Full Report
There is no 6 Nimmt! champion, but a $12 domain registration and one Wikipedia edit convinced several bots there was
Analysis Summary
# Tool/Technique: RAG Poisoning (Indirect Prompt Injection / Data Provenance Attack)
## Overview
This technique involves the manipulation of external data sources (websites, wikis, or databases) that are indexed by Large Language Models (LLMs) and Retrieval-Augmented Generation (RAG) systems. By planting fabricated or malicious information on authoritative-looking platforms, an attacker can influence the LLM’s output, causing it to present falsehoods as "verified" facts or trigger unintended actions in AI agents.
## Technical Details
- **Type:** Technique (Data Poisoning / Influence Operation)
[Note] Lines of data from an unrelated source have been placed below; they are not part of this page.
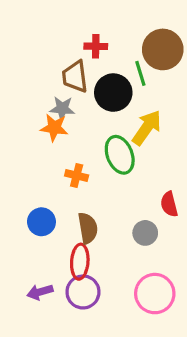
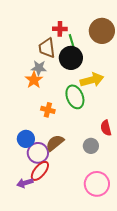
green line: (140, 73) -> (72, 42), moved
orange star: (54, 128) -> (34, 80), turned 30
yellow arrow: (147, 128) -> (92, 80), turned 40
brown semicircle: (88, 228) -> (55, 143), turned -120
red ellipse: (80, 262) -> (40, 171), moved, turned 35
purple circle: (83, 292) -> (38, 153), moved

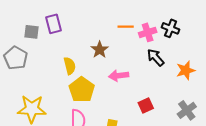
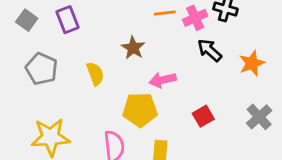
gray square: (32, 32) -> (27, 20), moved, turned 35
gray pentagon: (16, 58) -> (42, 69), moved
yellow pentagon: (82, 90) -> (140, 110), moved, turned -30

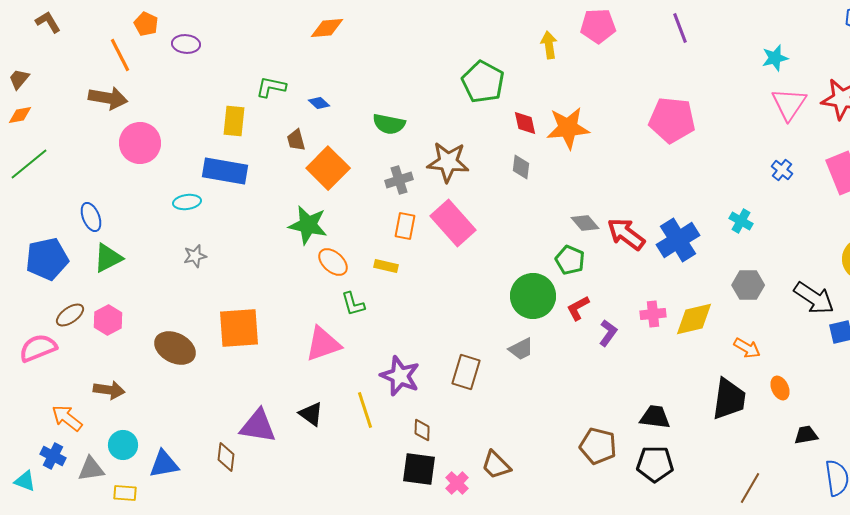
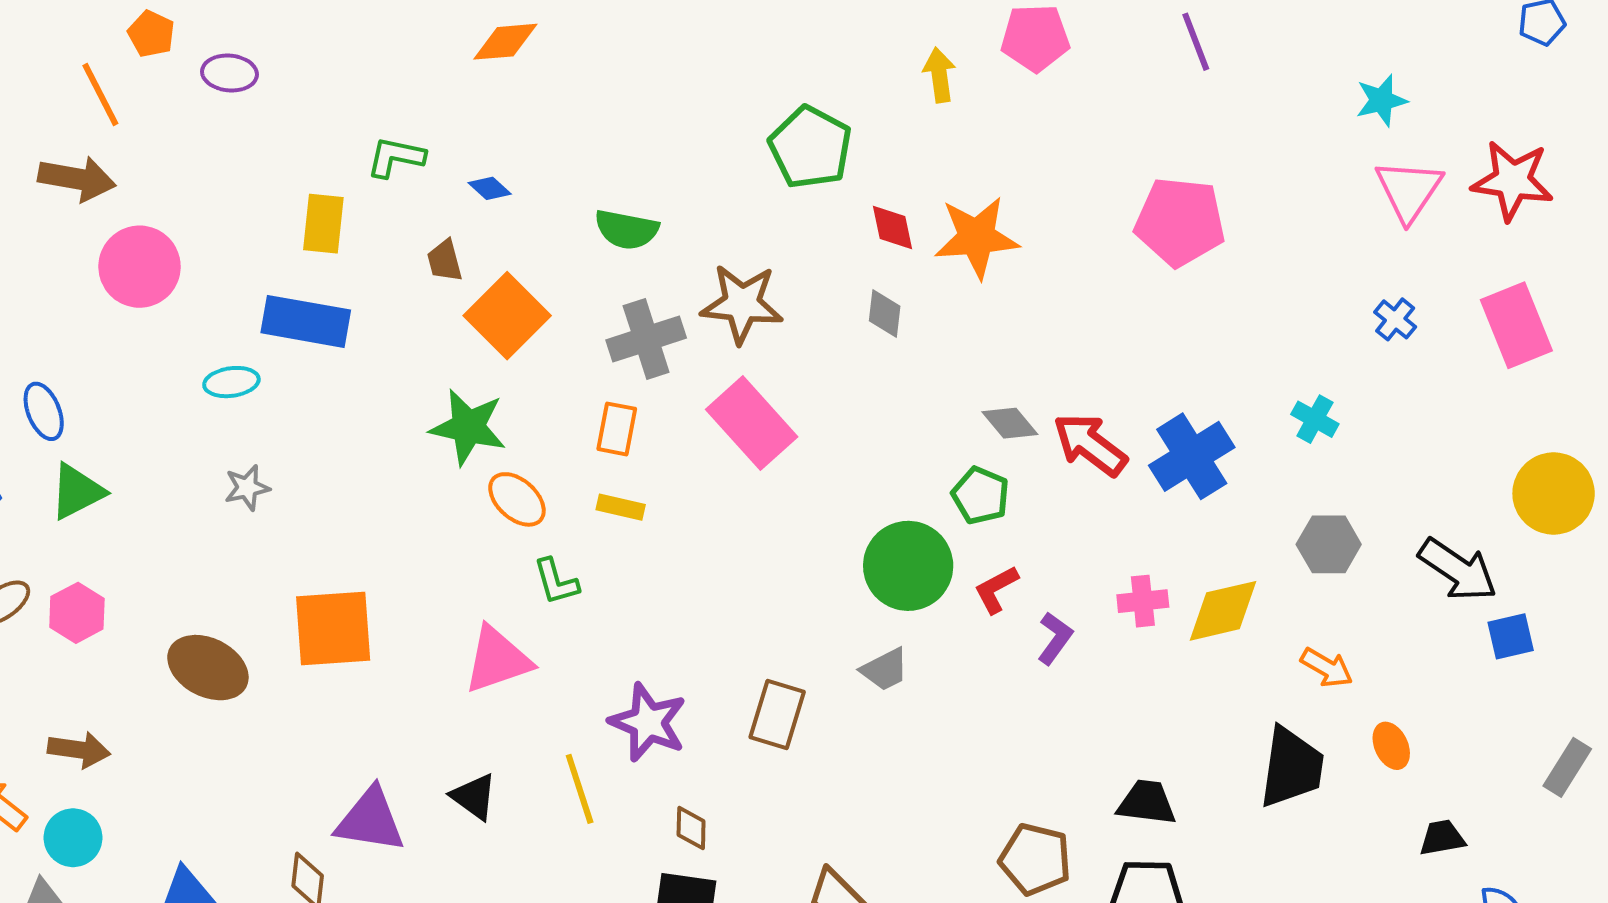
gray cross: (399, 180) -> (646, 339), size x1.4
orange rectangle: (405, 226) -> (617, 429), moved
cyan circle: (123, 445) -> (73, 838), moved

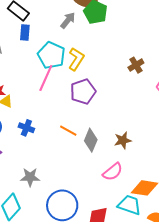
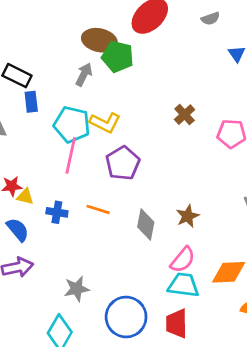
yellow L-shape: (76, 59) -> (105, 123), turned 95
blue cross: (26, 128) -> (57, 212), moved
orange line: (68, 131) -> (98, 209), moved
cyan trapezoid: (129, 205) -> (183, 285), moved

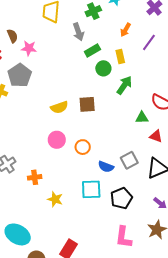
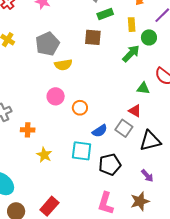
green circle: (103, 68) -> (149, 37), moved
gray pentagon: (20, 75) -> (47, 44), moved
brown square: (87, 104) -> (93, 37), moved
red triangle: (156, 136) -> (135, 111), moved
gray square: (129, 160) -> (124, 128), turned -36
blue semicircle: (106, 167) -> (100, 131), turned -63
- **Platform:** LLM RAG pipelines, AI Search Engines (e.g., GPT-4o with Search, Perplexity, Gemini), and autonomous AI Agents.
- **Capabilities:** Manipulation of model output, poisoning of future training corpora, and potential hijacking of AI agent tool-calling.
- **First Seen:** Publicized experiment conducted February 2025; published April 29, 2026.
## MITRE ATT&CK Mapping
- **[TA0001 - Initial Access]**
- **[T1566 - Phishing]** (Social engineering the model via trusted third-party sites)
- **[TA0007 - Discovery]**
- **[T1213 - Data from Information Repositories]** (Exploiting the model's reliance on external repositories like Wikipedia)
- **[TA0042 - Resource Development]**
- **[T1583.001 - Establish Accounts: Domain Registration]**
- **[Adversarial ML - Data Poisoning]** (Specifically targeting the retrieval layer)
## Functionality
### Core Capabilities
- **Retrieval Layer Manipulation:** Exploits the "Grounding" phase of RAG where the AI searches for high-ranking results. By using SEO tactics and established platforms (Wikipedia), the attacker ensures their content ranks highest for specific queries.
- **Corpus Poisoning:** Planted information remains active long enough to be scraped into the long-term training datasets (corpora) of future model iterations, making the misinformation permanent even if the original source is deleted.
- **Authority Mimicry:** Uses a combination of a newly registered domain and a Wikipedia citation to bypass the LLM's trust filters, as models currently struggle to verify the provenance or "age" of a source.
### Advanced Features
- **Agent Action Hijacking:** If an autonomous AI agent uses a poisoned source to decide on a course of action (e.g., "research this person and send them an email"), the attacker can specify the action the agent should perform.
- **Heuristic Bypass:** The technique exploits the lack of metadata verification (such as domain registration age vs. edit timestamp) in current AI data pipelines.
## Indicators of Compromise
- **File Names:** N/A (Web-based)
- **Network Indicators:**
- `6nimmt[.]com` (Defanged - malicious "official" source)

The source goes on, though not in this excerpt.